Funcionamento atual organizado, agora é preciso definir as demandas com base na teoria escolhida, nesse caso, a Terapia Cognitivo Comportamental.
Vale frisar que aqui poderia ser outro modelo, como Análise do Comportamento, Terapia Comportamental Dialética, Terapia de Aceitação e Compromisso, etc. Todos modelos (todos!) tem a Formulação de Caso como base de investigação e organização do tratamento.
- Crenças Nucleares e Pressupostos: “O uso de substâncias é a única maneira de lidar com o estresse e problemas da vida”, “Eu não posso me divertir sem usar substâncias”.
- Hipótese Diagnóstica: Homer pode estar enfrentando um transtorno do uso de substâncias, possivelmente relacionado ao álcool e drogas ilícitas, com desenvolvimento de comorbidades como a depressão.
- Demandas/Problemas: déficits nos relacionamentos familiares, necessidade de tratamento para abuso de substâncias, baixo desempenho no trabalho.

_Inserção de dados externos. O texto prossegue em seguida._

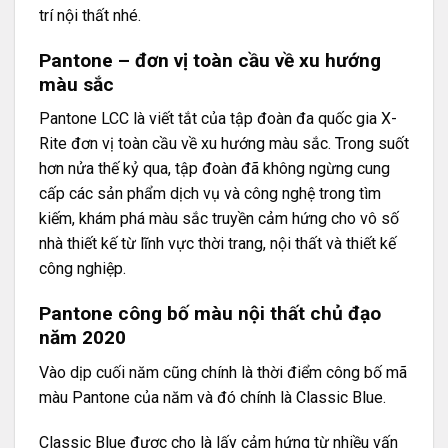
trí nội thất nhé.
Pantone – đơn vị toàn cầu về xu hướng
màu sắc
Pantone LCC là viết tắt của tập đoàn đa quốc gia X-
Rite đơn vị toàn cầu về xu hướng màu sắc. Trong suốt
hơn nửa thế kỷ qua, tập đoàn đã không ngừng cung
cấp các sản phẩm dịch vụ và công nghệ trong tìm
kiếm, khám phá màu sắc truyền cảm hứng cho vô số
nhà thiết kế từ lĩnh vực thời trang, nội thất và thiết kế
công nghiệp.
Pantone công bố màu nội thất chủ đạo
năm 2020
Vào dịp cuối năm cũng chính là thời điểm công bố mã
màu Pantone của năm và đó chính là Classic Blue.
Classic Blue được cho là lấy cảm hứng từ nhiều vấn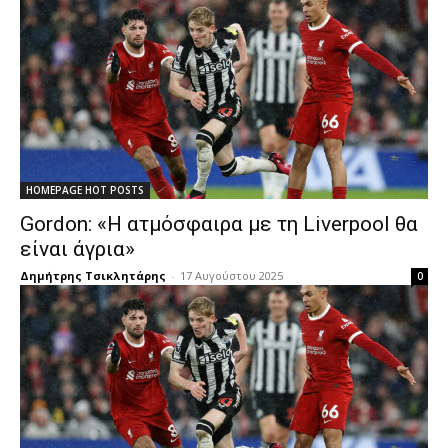
HOMEPAGE HOT POSTS
Gordon: «Η ατμόσφαιρα με τη Liverpool θα
είναι άγρια»
Δημήτρης Τσικλητάρης
-
17 Αυγούστου 2025
0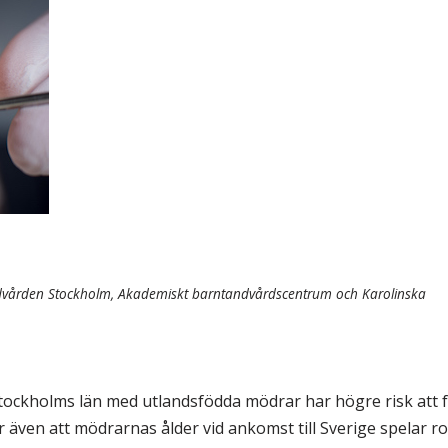
& Svar
Sektionen för OFM
a förbundet
era
er
ndvården Stockholm, Akademiskt barntandvårdscentrum och Karolinska
 i Stockholms län med utlandsfödda mödrar har högre risk att 
 även att mödrarnas ålder vid ankomst till Sverige spelar ro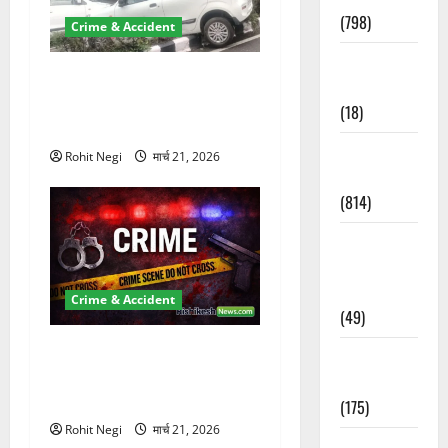
(798)
Crime & Accident
Culture &
दून में रफ्तार का कहर! 120
Lifestyle
Km/h थार ने स्कूटी सवारों को
(18)
कुचला, एक की मौत
Current
Rohit Negi
मार्च 21, 2026
Affairs
(814)
Education &
Exam
Updates
Crime & Accident
(49)
ऋषिकेश में बड़ा प्रॉपर्टी फ्रॉड!
Festivals &
100 रुपये के स्टांप पेपर पर NRI
Events
की जमीन हड़पी
(175)
Rohit Negi
मार्च 21, 2026
Festivals &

Um aspecto super relevante na FC negligenciado pela maioria dos psicoterapeutas: as causas e predisponentes no desenvolvimento do paciente!
- Genéticos: História familiar de dependência de substâncias
- História Médica: poucos problemas médicos significativos além de um histórico de lesões relacionadas a acidentes de trabalho.

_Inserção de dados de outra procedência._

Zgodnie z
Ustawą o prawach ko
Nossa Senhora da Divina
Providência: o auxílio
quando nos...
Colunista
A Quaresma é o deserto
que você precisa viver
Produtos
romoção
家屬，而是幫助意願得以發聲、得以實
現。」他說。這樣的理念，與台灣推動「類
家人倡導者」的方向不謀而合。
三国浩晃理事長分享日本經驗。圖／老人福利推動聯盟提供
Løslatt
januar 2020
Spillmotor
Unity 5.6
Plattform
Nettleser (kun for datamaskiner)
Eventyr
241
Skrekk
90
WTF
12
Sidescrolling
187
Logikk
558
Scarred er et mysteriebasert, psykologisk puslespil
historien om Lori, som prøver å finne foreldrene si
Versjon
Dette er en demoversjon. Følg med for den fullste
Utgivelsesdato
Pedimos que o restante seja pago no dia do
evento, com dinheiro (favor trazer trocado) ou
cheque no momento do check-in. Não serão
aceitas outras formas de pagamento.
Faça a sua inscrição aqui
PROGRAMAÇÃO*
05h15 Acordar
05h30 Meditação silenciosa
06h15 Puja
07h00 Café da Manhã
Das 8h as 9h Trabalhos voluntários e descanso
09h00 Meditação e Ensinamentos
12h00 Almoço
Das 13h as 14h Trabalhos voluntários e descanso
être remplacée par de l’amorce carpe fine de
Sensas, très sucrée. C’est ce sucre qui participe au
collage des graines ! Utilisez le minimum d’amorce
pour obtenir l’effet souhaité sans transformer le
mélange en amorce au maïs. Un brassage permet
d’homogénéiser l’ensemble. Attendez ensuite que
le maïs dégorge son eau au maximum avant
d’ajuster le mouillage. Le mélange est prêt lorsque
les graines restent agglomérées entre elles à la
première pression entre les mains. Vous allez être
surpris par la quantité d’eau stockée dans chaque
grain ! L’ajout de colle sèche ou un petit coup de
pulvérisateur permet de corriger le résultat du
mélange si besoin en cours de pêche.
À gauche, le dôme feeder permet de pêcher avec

- Personalidade: personalidade extrovertida, tendência a agir impulsivamente.
- Eventos Parentais: relacionamento conturbado com o pai na infância, influência negativa do pai, que também era usuário de substâncias.

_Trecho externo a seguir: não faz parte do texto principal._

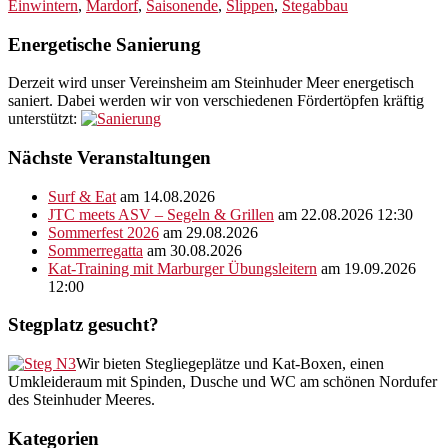
Einwintern
,
Mardorf
,
Saisonende
,
Slippen
,
Stegabbau
Energetische Sanierung
Derzeit wird unser Vereinsheim am Steinhuder Meer energetisch
saniert. Dabei werden wir von verschiedenen Fördertöpfen kräftig
unterstützt:
Nächste Veranstaltungen
Surf & Eat
am 14.08.2026
JTC meets ASV – Segeln & Grillen
am 22.08.2026 12:30
Sommerfest 2026
am 29.08.2026
Sommerregatta
am 30.08.2026
Kat-Training mit Marburger Übungsleitern
am 19.09.2026
12:00
Stegplatz gesucht?
Wir bieten Stegliegeplätze und Kat-Boxen, einen
Umkleideraum mit Spinden, Dusche und WC am schönen Nordufer
des Steinhuder Meeres.
Kategorien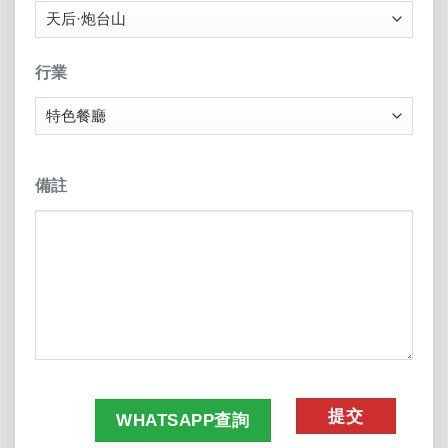
行業
備註
CAPTCHA
WHATSAPP查詢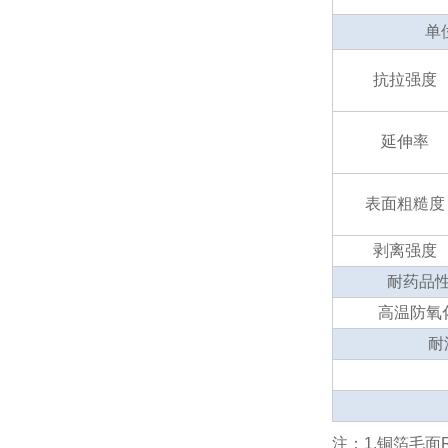
单
抗拉强度
延伸率
表面粗糙度
剥离强度
耐药品性(1
高温防氧化(E
耐
注：1.铜箔毛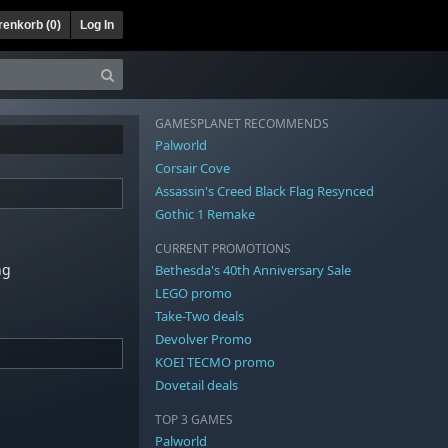
enkorb (
0
)
Log In
GAMESPLANET RECOMMENDS
Palworld
Corsair Cove
Assassin's Creed Black Flag Resynced
Gothic 1 Remake
CURRENT PROMOTIONS
ng
Bethesda's 40th Anniversary Sale
LEGO promo
Take-Two deals
Devolver Promo
KOEI TECMO promo
Dovetail deals
TOP 3 GAMES
Palworld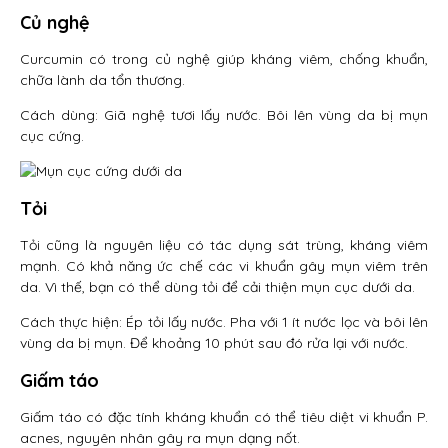
Củ nghệ
Curcumin có trong củ nghệ giúp kháng viêm, chống khuẩn,
chữa lành da tổn thương.
Cách dùng: Giã nghệ tươi lấy nước. Bôi lên vùng da bị mụn
cục cứng.
Tỏi
Tỏi cũng là nguyên liệu có tác dụng sát trùng, kháng viêm
mạnh. Có khả năng ức chế các vi khuẩn gây mụn viêm trên
da. Vì thế, bạn có thể dùng tỏi để cải thiện mụn cục dưới da.
Cách thực hiện: Ép tỏi lấy nước. Pha với 1 ít nước lọc và bôi lên
vùng da bị mụn. Để khoảng 10 phút sau đó rửa lại với nước.
Giấm táo
Giấm táo có đặc tính kháng khuẩn có thể tiêu diệt vi khuẩn P.
acnes, nguyên nhân gây ra mụn dạng nốt.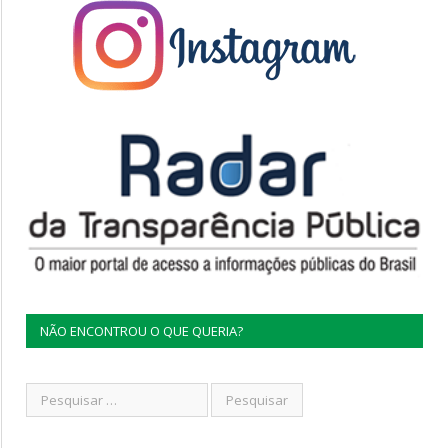
NÃO ENCONTROU O QUE QUERIA?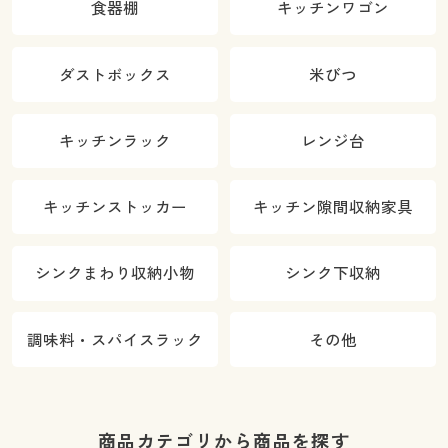
食器棚
キッチンワゴン
ダストボックス
米びつ
キッチンラック
レンジ台
キッチンストッカー
キッチン隙間収納家具
シンクまわり収納小物
シンク下収納
調味料・スパイスラック
その他
商品カテゴリから商品を探す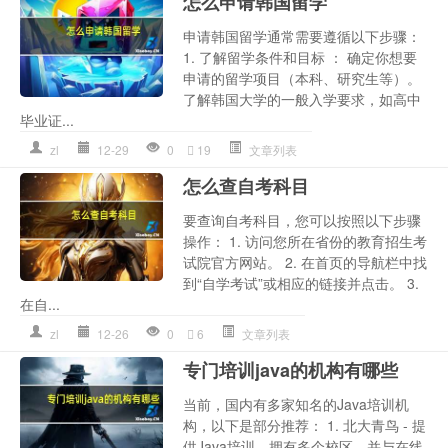
怎么申请韩国留学
申请韩国留学通常需要遵循以下步骤：
1. 了解留学条件和目标 ： 确定你想要
申请的留学项目（本科、研究生等）。
了解韩国大学的一般入学要求，如高中
毕业证...
zl
12-29
0
19
文章列表
怎么查自考科目
要查询自考科目，您可以按照以下步骤
操作： 1. 访问您所在省份的教育招生考
试院官方网站。 2. 在首页的导航栏中找
到“自学考试”或相应的链接并点击。 3.
在自...
zl
12-26
0
6
文章列表
专门培训java的机构有哪些
当前，国内有多家知名的Java培训机
构，以下是部分推荐： 1. 北大青鸟 - 提
供Java培训，拥有多个校区，并与在线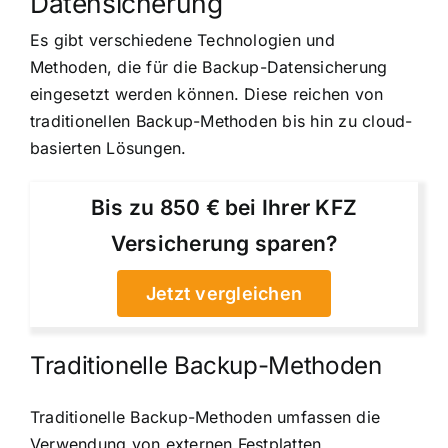
Datensicherung
Es gibt verschiedene Technologien und
Methoden, die für die Backup-Datensicherung
eingesetzt werden können. Diese reichen von
traditionellen Backup-Methoden bis hin zu cloud-
basierten Lösungen.
Bis zu 850 € bei Ihrer KFZ
Versicherung sparen?
Jetzt vergleichen
Traditionelle Backup-Methoden
Traditionelle Backup-Methoden umfassen die
Verwendung von externen Festplatten,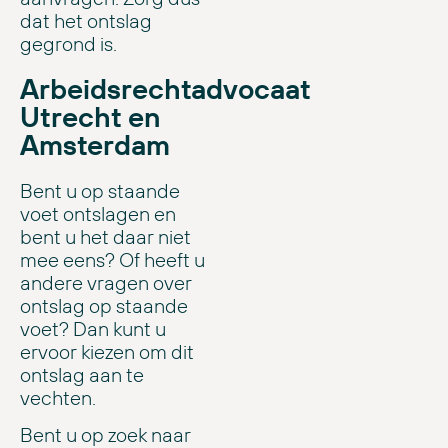
dat het ontslag
gegrond is.
Arbeidsrechtadvocaat
Utrecht en
Amsterdam
Bent u op staande
voet ontslagen en
bent u het daar niet
mee eens? Of heeft u
andere vragen over
ontslag op staande
voet? Dan kunt u
ervoor kiezen om dit
ontslag aan te
vechten.
Bent u op zoek naar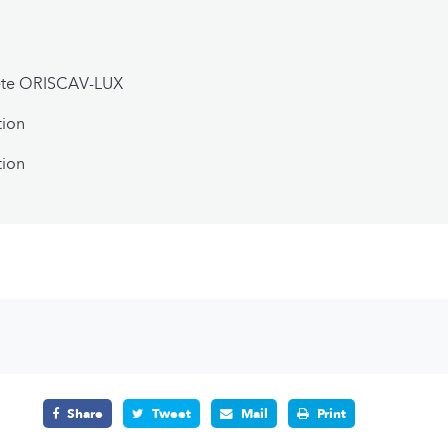
ête ORISCAV-LUX
tion
tion
Share
Tweet
Mail
Print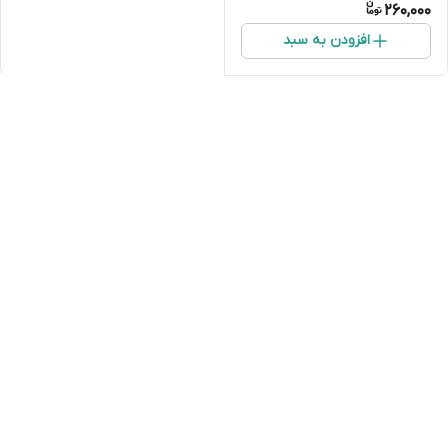
260,000
افزودن به سبد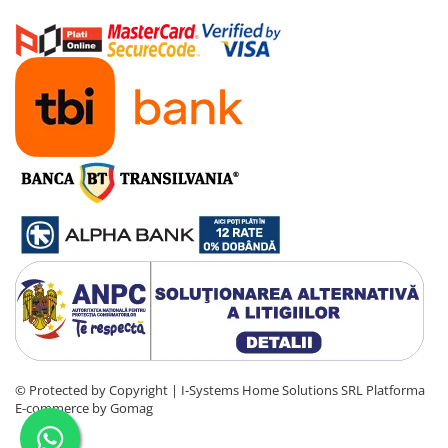
© Protected by Copyright | I-Systems Home Solutions SRL
Platforma
E-commerce by Gomag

- Eventos Sociais: pressão social no ambiente de trabalho para participar de atividades relacionadas a substâncias, falta de apoio social positivo.
- Modelo Cultural: aceitação social do consumo de álcool e drogas em certos contextos.
- Principais Valores de Vida: prazer imediato, aproveitar a vida.
Por fim, a parte que eu acho mais chatinha e na maioria das vezes complexa: definição de metas psicoterápicas.
Aqui é que todo raciocínio clínico tem que fazer sentido, pois as intervenções devem priorizar os problemas que causam/mantêm o sofrimento em maior intensidade e, no caso do Homer, possibilita maior risco de recaída.
Lembrando que essas metas devem ser adaptadas às necessidades e circunstâncias específicas de cada indivíduo e sempre organizadas e validadas colaborativamente com o paciente!
- Metas Psicoterápicas: 1) Reduzir o uso de substâncias, com foco na manutenção do comportamento abstinente a partir da identificação e manejo dos fatores precipitantes e de manutenção. 2) Desenvolver habilidades de enfrentamento saudáveis, como regulação emocional e inserção em grupos de apoio. 3) Melhorar o funcionamento no trabalho e nos relacionamentos, com foco na reparação e construção de interações sociais e de trabalho saudáveis (potencial necessidade de troca de setor). 4) Introduzir a família no tratamento com objetivo de torná-los co-terapeutas no processo, tendo em vista os ambientes excessivos que discriminam o uso de substância. 5) Verificar a necessidade de apoio medicamentoso com intenção de reforçar os resultados alcançados na psicoterapia.
- Obstáculos ao Tratamento: negligência de sua saúde mental, resistência à mudança, influência de amigos que também usam substâncias.
- Pontos Fortes e Recursos: amor e apoio da família, motivação para melhorar sua vida, acesso a serviços de saúde.
Pronto, aí está o guia do tratamento! No caso do Homer, há muito o que fazer no nível de intervenção, como: psicoeducação do modelo que vai ser trabalhado, como o modelo entende o uso de substâncias, manejo emocional e da abstinência, reconstrução de relacionamentos interpessoais saudáveis, reestruturação do estilo de vida, construção de uma rede de apoio, etc.
Mas isso é outra história, ou melhor, outro post.
Nicoletti, E. A., Donadon, M. F. & Portela, C. (2022). Guia prático de Formulação de Caso em Terapia Cognitivo Comportamental. Porto Alegre: Sinopsys.